Transcribed page contents:

□ □ □ □ □

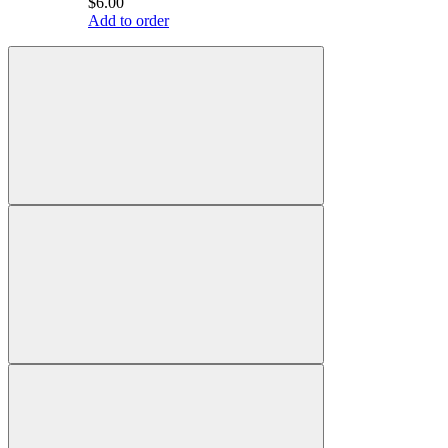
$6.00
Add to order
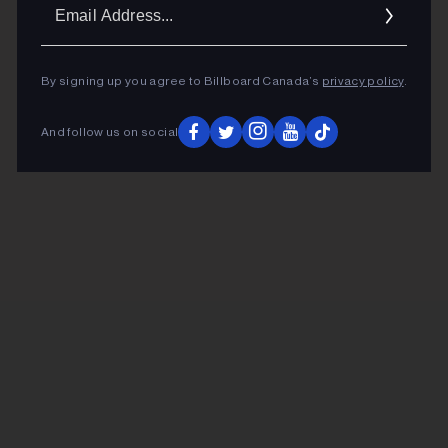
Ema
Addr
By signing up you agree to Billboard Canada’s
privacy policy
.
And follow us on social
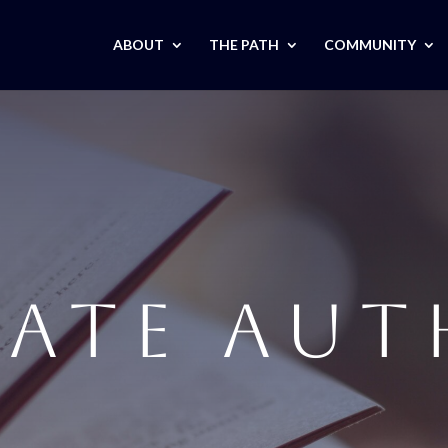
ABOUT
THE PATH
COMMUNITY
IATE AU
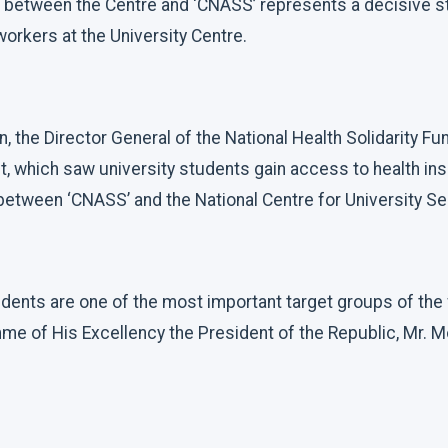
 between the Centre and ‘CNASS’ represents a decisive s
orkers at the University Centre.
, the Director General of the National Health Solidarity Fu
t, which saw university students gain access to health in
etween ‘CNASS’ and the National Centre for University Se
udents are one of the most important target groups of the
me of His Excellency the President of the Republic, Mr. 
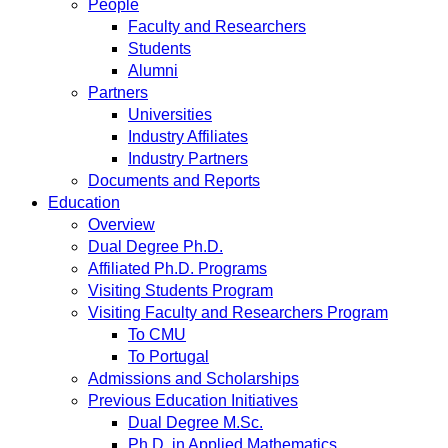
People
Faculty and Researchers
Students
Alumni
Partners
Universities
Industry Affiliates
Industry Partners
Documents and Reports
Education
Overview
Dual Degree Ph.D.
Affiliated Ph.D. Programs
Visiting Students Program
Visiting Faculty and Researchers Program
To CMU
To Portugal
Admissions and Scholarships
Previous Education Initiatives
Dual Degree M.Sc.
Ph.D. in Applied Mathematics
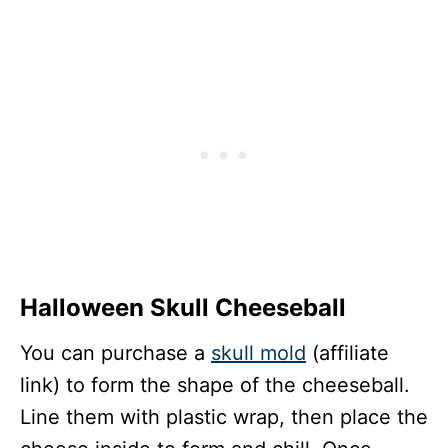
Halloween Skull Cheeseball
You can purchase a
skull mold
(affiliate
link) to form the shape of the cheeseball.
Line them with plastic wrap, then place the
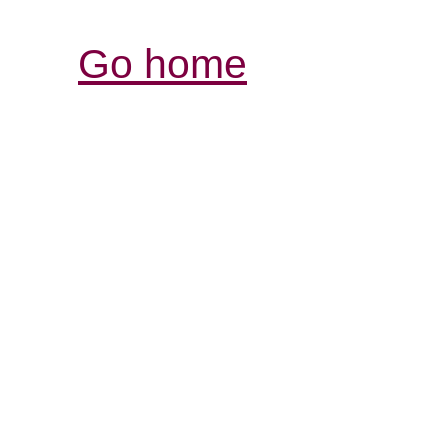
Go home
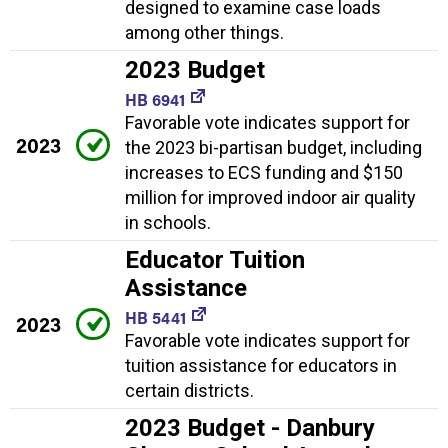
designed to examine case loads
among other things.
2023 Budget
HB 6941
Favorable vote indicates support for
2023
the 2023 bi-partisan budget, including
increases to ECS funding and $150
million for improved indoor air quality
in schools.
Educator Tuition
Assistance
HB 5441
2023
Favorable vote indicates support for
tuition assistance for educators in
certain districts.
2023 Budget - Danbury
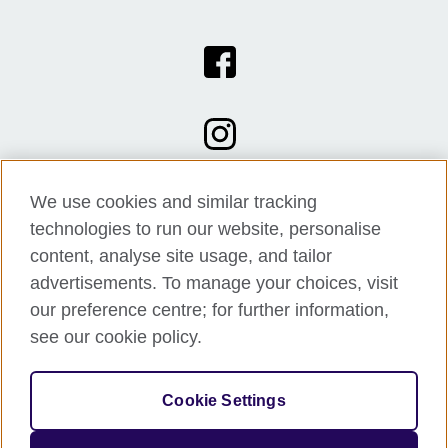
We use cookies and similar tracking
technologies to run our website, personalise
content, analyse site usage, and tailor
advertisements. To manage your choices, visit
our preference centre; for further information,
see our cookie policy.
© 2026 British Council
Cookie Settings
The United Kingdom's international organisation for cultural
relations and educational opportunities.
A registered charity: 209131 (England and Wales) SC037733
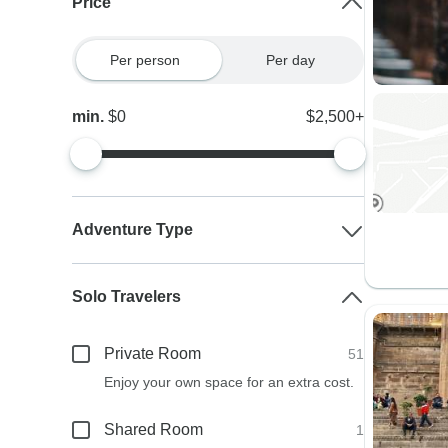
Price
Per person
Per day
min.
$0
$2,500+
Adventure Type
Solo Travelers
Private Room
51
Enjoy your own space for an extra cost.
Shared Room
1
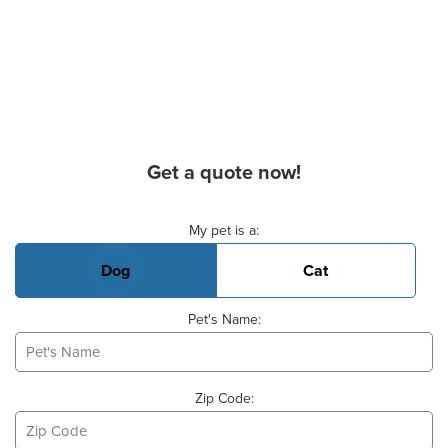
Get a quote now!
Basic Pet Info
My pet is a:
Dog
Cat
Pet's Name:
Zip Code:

□ □ □ □ □

**TASK ITEM**
Only one thing is required here: an exact copy of the lines from the one bearing "our preference centre;" through the final line above, both included, with pictures left out.

**PROBLEM SOLUTION**
our preference centre; for further information,
see our cookie policy.
© 2026 British Council
Cookie Settings
The United Kingdom's international organisation for cultural
relations and educational opportunities.
A registered charity: 209131 (England and Wales) SC037733
Price
Per person
Per day
min.
$0
$2,500+
Adventure Type
Solo Travelers
Private Room
51
Enjoy your own space for an extra cost.
Shared Room
1
Get a quote now!
Basic Pet Info
My pet is a:
Dog
Cat
Pet's Name:
Zip Code:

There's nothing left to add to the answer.